薬を飲み始めたころからあった嘔吐癖もあっさり霧消し、数日食べずに氷や海藻、キノコや葉野菜を少量しか食べないというような拒食の症状も激減した。

一方でお酒をあまり飲めなくなり、においに非常に敏感になった(道で通り過ぎた人が喫煙者かどうかすぐにわかる)。

世界がリアルになり、自分がリアルになった。仕事にも心から楽しく取り組んでいる。

もちろん「薬を飲んでしまいたい」と心底思うことはあるし、

何よりこのような強行軍的断薬は絶対誰にも勧められない。

そもそも私は、医者(プロ)が必要であるときちんと説明するならば精神の薬を飲み続けるべきだと思っているし、妊娠の予定のない人ならば、あまり深刻に断薬しなきゃと思うこともないと思っている。(ただ高プロラクチン血症にはなるし催奇形性がある薬は多いようなので、妊娠の予定がある人は医師の指導のもとで減らしてもいいかとは思う。それでも自死自傷、他害の危険性があるなら止めるべきではない。
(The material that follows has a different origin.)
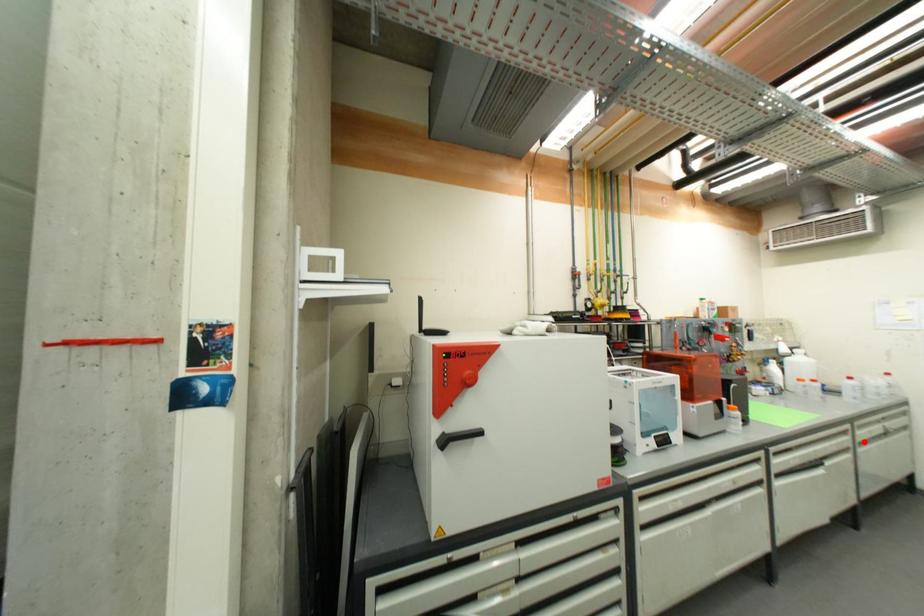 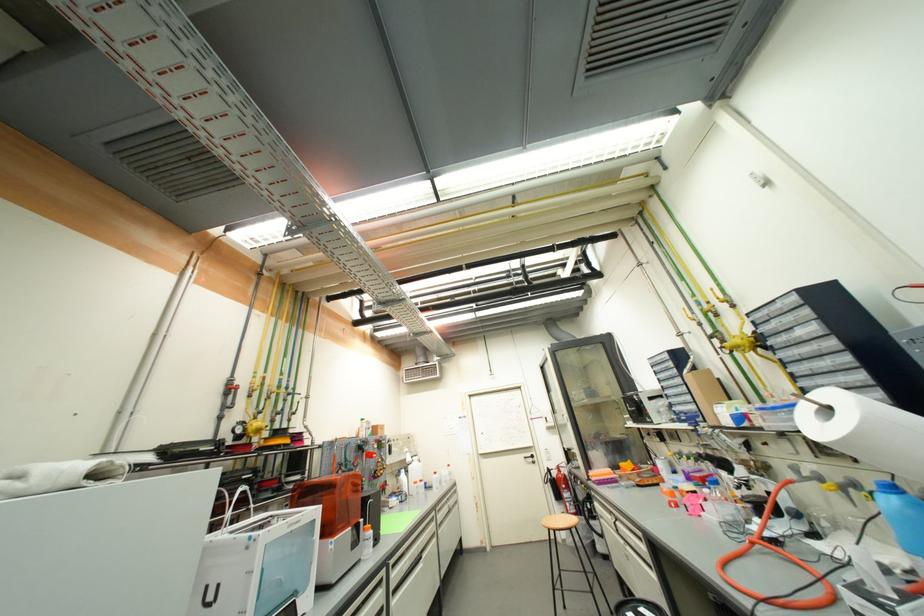 Question: I am providing you with two images of the same scene from different viewpoints. In image1, a red point is highlighted. Considering the same 3D point in image2, which of the following is correct?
自分が生きるのが先決である)

ただ、このとき前述の友人が言ってくれた一言は、過呼吸発作のときにも有用で、よく思い出している。

「断薬症状では死なないから、安心して苦しみなさい」

ただし水は摂らないと危ないので、ウィダーが重宝する。

 

精神の薬について批判的ながらまあまともな本として、読売記者の佐藤光展の「精神医療ダークサイド」がある。間違っても内海某にはまり込むべきではない。インチキ医者にはまるくらいなら薬飲み続ける方が100倍以上安全である。